[Opening Data extract section]

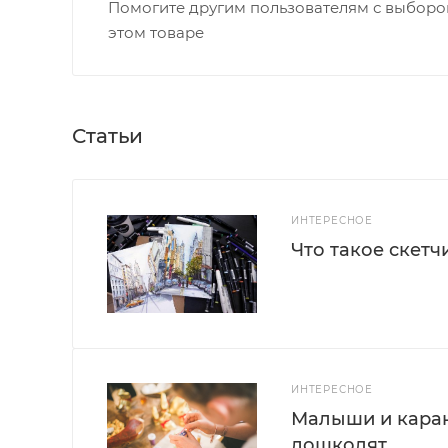
Помогите другим пользователям с выбором
этом товаре
Статьи
ИНТЕРЕСНОЕ
Что такое скетч
ИНТЕРЕСНОЕ
Малыши и каран
дошколят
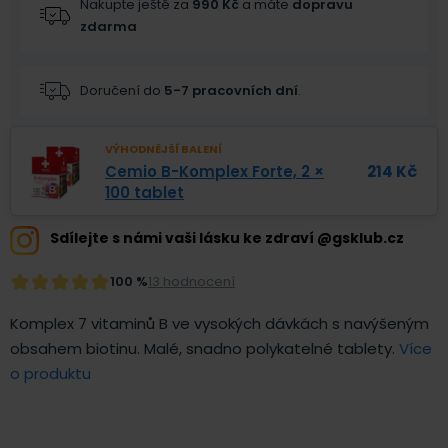
Nakupte ještě za
990
Kč
a máte
dopravu
zdarma
Doručení do
5-7 pracovních dní
.
VÝHODNĚJŠÍ BALENÍ
Cemio B-Komplex Forte, 2 ×
214
Kč
100 tablet
Sdílejte s námi vaši lásku ke zdraví @gsklub.cz
100 %
13 hodnocení
Komplex 7 vitaminů B ve vysokých dávkách s navýšeným
obsahem biotinu. Malé, snadno polykatelné tablety.
Více
o produktu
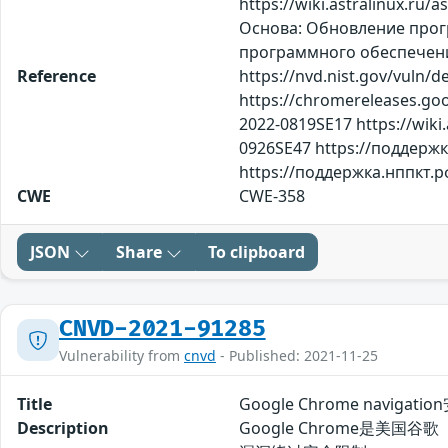
https://wiki.astralinux.ru/
Основа: Обновление прог
программного обеспечения
Reference
https://nvd.nist.gov/vuln/d
https://chromereleases.goog
2022-0819SE17 https://wiki.a
0926SE47 https://поддержк
https://поддержка.нппкт.
CWE
CWE-358
JSON
Share
To clipboard
CNVD-2021-91285
Vulnerability from
cnvd
- Published: 2021-11-25
Title
Google Chrome naviga
Description
Google Chrome是美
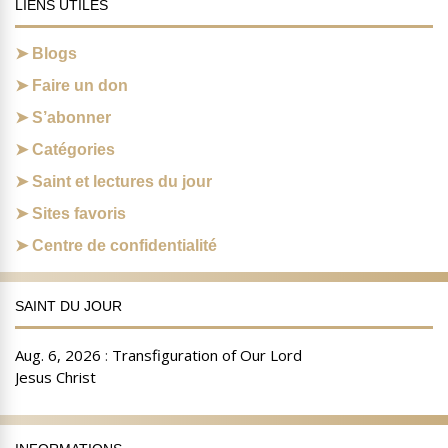
LIENS UTILES
Blogs
Faire un don
S’abonner
Catégories
Saint et lectures du jour
Sites favoris
Centre de confidentialité
SAINT DU JOUR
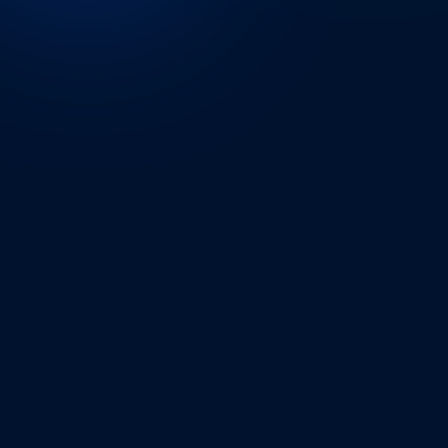
Processus financiers
✓ Order-to-Cash (O2C)
✓ Procure-to-Pay (P2P)
✓ Contrôles & validations financières
✓ Flux inter-sociétés & multi-entités
Reporting & pilotage
✓ Reporting de gestion
✓ Suivi de trésorerie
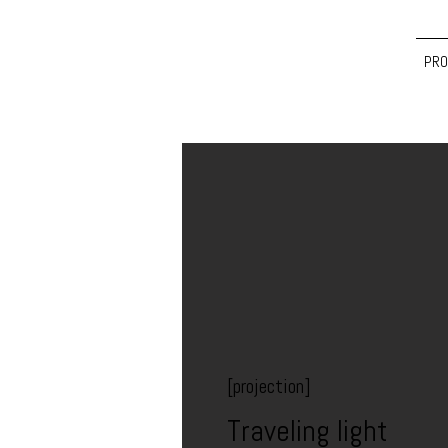
PRO
[projection]
Traveling light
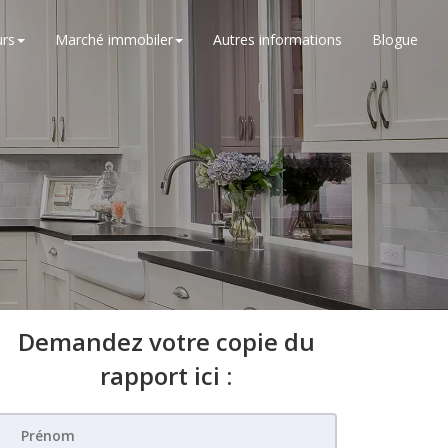
rs
Marché immobiler
Autres informations
Blogue
Demandez votre copie du
rapport ici :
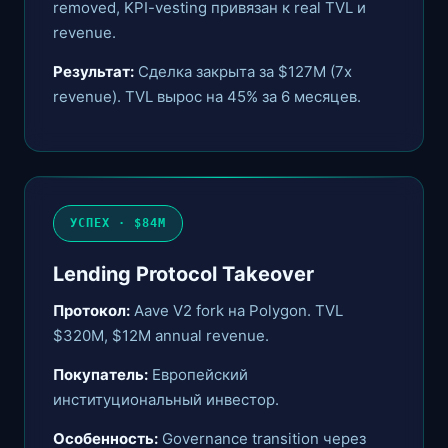
removed, KPI-vesting привязан к real TVL и
revenue.
Результат:
Сделка закрыта за $127M (7x
revenue). TVL вырос на 45% за 6 месяцев.
УСПЕХ · $84M
Lending Protocol Takeover
Протокол:
Aave V2 fork на Polygon. TVL
$320M, $12M annual revenue.
Покупатель:
Европейский
институциональный инвестор.
Особенность:
Governance transition через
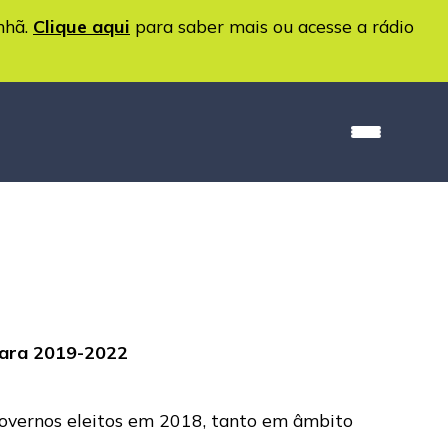
nhã.
Clique aqui
para saber mais ou acesse a rádio
 para 2019-2022
 governos eleitos em 2018, tanto em âmbito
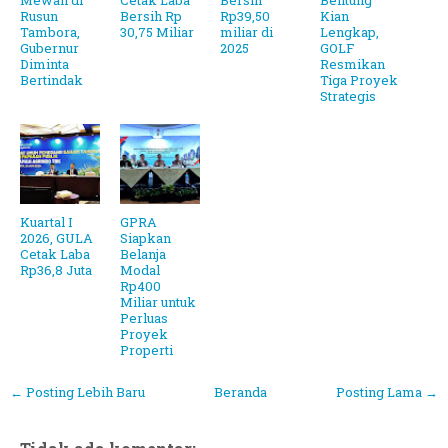
Mewah di
Cetak Laba
Bersih
Belitung
Rusun
Bersih Rp
Rp39,50
Kian
Tambora,
30,75 Miliar
miliar di
Lengkap,
Gubernur
2025
GOLF
Diminta
Resmikan
Bertindak
Tiga Proyek
Strategis
Kuartal I
GPRA
2026, GULA
Siapkan
Cetak Laba
Belanja
Rp36,8 Juta
Modal
Rp400
Miliar untuk
Perluas
Proyek
Properti
← Posting Lebih Baru
Beranda
Posting Lama →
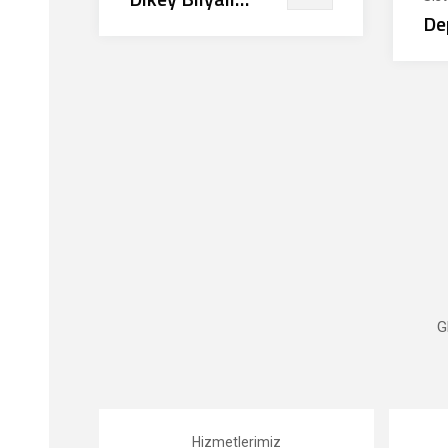
De
Değirmenler
Sil
G
Hizmetlerimiz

[Closing Data extract section]

◆ Task instructions ◆
The answer is the records above, repeated exactly, with no picture in it.

◆ Task solution ◆
Помогите другим пользователям с выбором
этом товаре
Статьи
ИНТЕРЕСНОЕ
Что такое скетч
ИНТЕРЕСНОЕ
Малыши и каран
дошколят
Nakupte ještě za
990
Kč
a máte
dopravu
zdarma
Doručení do
5-7 pracovních dní
.
VÝHODNĚJŠÍ BALENÍ
Cemio B-Komplex Forte, 2 ×
214
Kč
100 tablet
Sdílejte s námi vaši lásku ke zdraví @gsklub.cz
100 %
13 hodnocení
Komplex 7 vitaminů B ve vysokých dávkách s navýšeným
obsahem biotinu. Malé, snadno polykatelné tablety.
Více
o produktu
https://wiki.astralinux.ru/
Основа: Обновление прог
программного обеспечения
Reference
https://nvd.nist.gov/vuln/d
https://chromereleases.goog
2022-0819SE17 https://wiki.a
0926SE47 https://поддержк
https://поддержка.нппкт.
CWE
CWE-358
JSON
Share
To clipboard
CNVD-2021-91285
Vulnerability from
cnvd
- Published: 2021-11-25
Title
Google Chrome naviga
Description
Google Chrome是美
LIENS UTILES
Blogs
Faire un don
S’abonner
Catégories
Saint et lectures du jour
Sites favoris
Centre de confidentialité
SAINT DU JOUR
Processus financiers
✓ Order-to-Cash (O2C)
✓ Procure-to-Pay (P2P)
✓ Contrôles & validations financières
✓ Flux inter-sociétés & multi-entités
Reporting & pilotage
✓ Reporting de gestion
✓ Suivi de trésorerie
PRO
[projection]
Traveling light
rs
Marché immobiler
Autres informations
Blogue
Demandez votre copie du
rapport ici :
removed, KPI-vesting привязан к real TVL и
revenue.
Результат:
Сделка закрыта за $127M (7x
revenue). TVL вырос на 45% за 6 месяцев.
УСПЕХ · $84M
Lending Protocol Takeover
Протокол:
Aave V2 fork на Polygon. TVL
$320M, $12M annual revenue.
Покупатель:
Европейский
институциональный инвестор.
Особенность:
Governance transition через
nhã.
Clique aqui
para saber mais ou acesse a rádio
 para 2019-2022
 governos eleitos em 2018, tanto em âmbito
Mewah di
Cetak Laba
Bersih
Belitung
Rusun
Bersih Rp
Rp39,50
Kian
Tambora,
30,75 Miliar
miliar di
Lengkap,
Gubernur
2025
GOLF
Diminta
Resmikan
Bertindak
Tiga Proyek
Strategis
Kuartal I
GPRA
2026, GULA
Siapkan
Cetak Laba
Belanja
Rp36,8 Juta
Modal
Rp400
Miliar untuk
Perluas
Proyek
Properti
← Posting Lebih Baru
Beranda
Posting Lama →
De
Değirmenler
Sil
G
Hizmetlerimiz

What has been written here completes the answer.